WORK TO BE COMPLETED: Below are records; work out how many of their lines contain the word "tabs" and reply with the number only.

Page layout parsing data
----
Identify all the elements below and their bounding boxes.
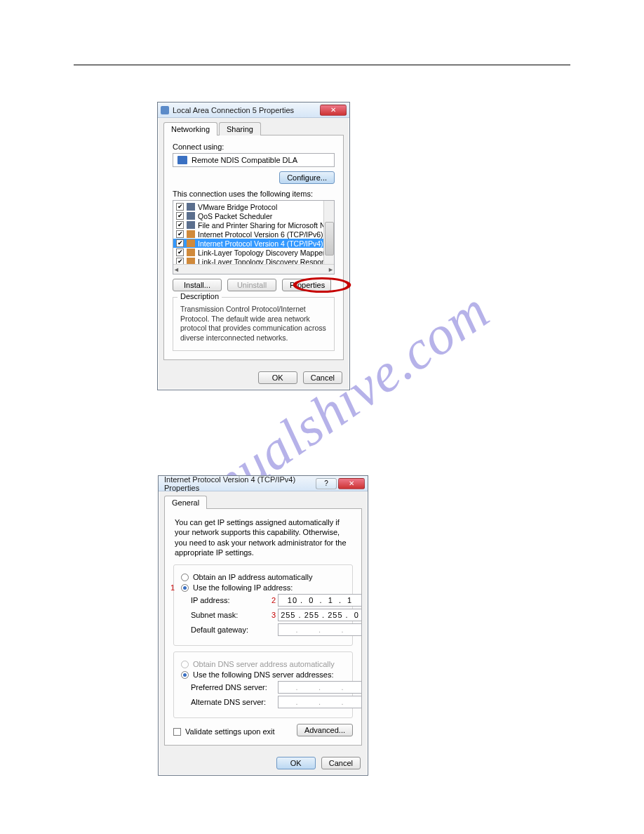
configure-button[interactable]: Configure... (279, 171, 335, 184)
radio-use-ip[interactable]: 1 Use the following IP address: (181, 583, 345, 592)
scroll-thumb[interactable] (325, 222, 334, 256)
network-icon (161, 106, 169, 114)
checkbox-icon[interactable]: ✔ (176, 212, 184, 220)
ip-address-label: IP address: (181, 596, 269, 604)
titlebar[interactable]: Local Area Connection 5 Properties ✕ (158, 102, 349, 118)
list-item[interactable]: ✔VMware Bridge Protocol (173, 202, 334, 211)
subnet-label: Subnet mask: (181, 611, 269, 619)
list-item[interactable]: ✔QoS Packet Scheduler (173, 211, 334, 220)
marker-2: 2 (269, 596, 278, 604)
protocol-icon (187, 221, 195, 229)
radio-auto-dns: Obtain DNS server address automatically (181, 660, 345, 668)
tabs: Networking Sharing (163, 122, 349, 135)
list-item[interactable]: ✔Link-Layer Topology Discovery Mapper I/… (173, 248, 334, 257)
tabs: General (164, 496, 368, 509)
description-group: Description Transmission Control Protoco… (173, 297, 335, 351)
alternate-dns-input[interactable] (278, 696, 362, 708)
radio-use-dns[interactable]: Use the following DNS server addresses: (181, 670, 345, 679)
marker-3: 3 (269, 611, 278, 619)
radio-auto-ip[interactable]: Obtain an IP address automatically (181, 573, 345, 581)
description-text: Transmission Control Protocol/Internet P… (180, 305, 327, 343)
preferred-dns-input[interactable] (278, 681, 362, 694)
gateway-input[interactable] (278, 623, 362, 636)
action-button-row: Install... Uninstall Properties (173, 279, 335, 291)
cancel-button[interactable]: Cancel (303, 371, 342, 384)
dns-group: Obtain DNS server address automatically … (173, 651, 353, 718)
validate-checkbox-row[interactable]: Validate settings upon exit (173, 727, 275, 736)
instructions-text: You can get IP settings assigned automat… (173, 516, 353, 564)
description-title: Description (177, 292, 222, 300)
connect-using-label: Connect using: (173, 143, 335, 151)
validate-advanced-row: Validate settings upon exit Advanced... (173, 724, 353, 736)
dialog-footer: OK Cancel (159, 751, 368, 775)
adapter-icon (177, 156, 187, 164)
list-item-selected[interactable]: ✔Internet Protocol Version 4 (TCP/IPv4) (173, 239, 334, 248)
checkbox-icon[interactable]: ✔ (176, 239, 184, 247)
radio-icon[interactable] (181, 671, 189, 679)
preferred-dns-row: Preferred DNS server: (181, 681, 345, 694)
items-list[interactable]: ✔VMware Bridge Protocol ✔QoS Packet Sche… (173, 200, 335, 274)
alternate-dns-label: Alternate DNS server: (181, 698, 269, 706)
protocol-icon (187, 212, 195, 220)
alternate-dns-row: Alternate DNS server: (181, 696, 345, 708)
adapter-name: Remote NDIS Compatible DLA (192, 156, 297, 164)
list-item[interactable]: ✔Internet Protocol Version 6 (TCP/IPv6) (173, 230, 334, 239)
checkbox-icon[interactable]: ✔ (176, 221, 184, 229)
advanced-button[interactable]: Advanced... (297, 724, 353, 736)
tab-networking[interactable]: Networking (163, 122, 217, 135)
vertical-scrollbar[interactable] (323, 201, 334, 264)
lan-properties-dialog: Local Area Connection 5 Properties ✕ Net… (157, 102, 350, 390)
titlebar[interactable]: Internet Protocol Version 4 (TCP/IPv4) P… (159, 476, 368, 491)
protocol-icon (187, 203, 195, 211)
ok-button[interactable]: OK (276, 757, 316, 769)
ok-button[interactable]: OK (258, 371, 297, 384)
page-rule (74, 65, 570, 65)
gateway-row: Default gateway: (181, 623, 345, 636)
dialog-footer: OK Cancel (158, 366, 349, 390)
close-icon[interactable]: ✕ (338, 478, 365, 489)
cancel-button[interactable]: Cancel (321, 757, 361, 769)
tab-sharing[interactable]: Sharing (219, 122, 261, 135)
items-label: This connection uses the following items… (173, 190, 335, 198)
tab-general[interactable]: General (164, 496, 207, 509)
window-title: Local Area Connection 5 Properties (173, 106, 320, 114)
ip-group: Obtain an IP address automatically 1 Use… (173, 564, 353, 646)
subnet-input[interactable] (278, 609, 362, 621)
checkbox-icon[interactable]: ✔ (176, 203, 184, 211)
close-icon[interactable]: ✕ (320, 105, 347, 116)
radio-icon[interactable] (181, 584, 189, 592)
gateway-label: Default gateway: (181, 626, 269, 634)
general-panel: You can get IP settings assigned automat… (164, 508, 362, 746)
protocol-icon (187, 230, 195, 238)
marker-1: 1 (168, 583, 177, 592)
install-button[interactable]: Install... (173, 279, 222, 291)
checkbox-icon[interactable]: ✔ (176, 249, 184, 256)
window-title: Internet Protocol Version 4 (TCP/IPv4) P… (161, 475, 316, 492)
networking-panel: Connect using: Remote NDIS Compatible DL… (163, 135, 344, 360)
checkbox-icon[interactable]: ✔ (176, 230, 184, 238)
adapter-field[interactable]: Remote NDIS Compatible DLA (173, 153, 335, 167)
preferred-dns-label: Preferred DNS server: (181, 683, 269, 691)
protocol-icon (187, 249, 195, 256)
protocol-icon (187, 239, 195, 247)
help-icon[interactable]: ? (316, 478, 337, 489)
horizontal-scrollbar[interactable]: ◄► (173, 264, 334, 274)
list-item[interactable]: ✔File and Printer Sharing for Microsoft … (173, 220, 334, 230)
uninstall-button: Uninstall (227, 279, 276, 291)
radio-icon (181, 661, 189, 668)
ip-address-row: IP address: 2 (181, 594, 345, 607)
properties-button[interactable]: Properties (282, 279, 331, 291)
ipv4-properties-dialog: Internet Protocol Version 4 (TCP/IPv4) P… (158, 475, 368, 776)
subnet-row: Subnet mask: 3 (181, 609, 345, 621)
radio-icon[interactable] (181, 574, 189, 581)
checkbox-icon[interactable] (173, 728, 181, 736)
ip-address-input[interactable] (278, 594, 362, 607)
----
SOLUTION TO THE PROBLEM: 2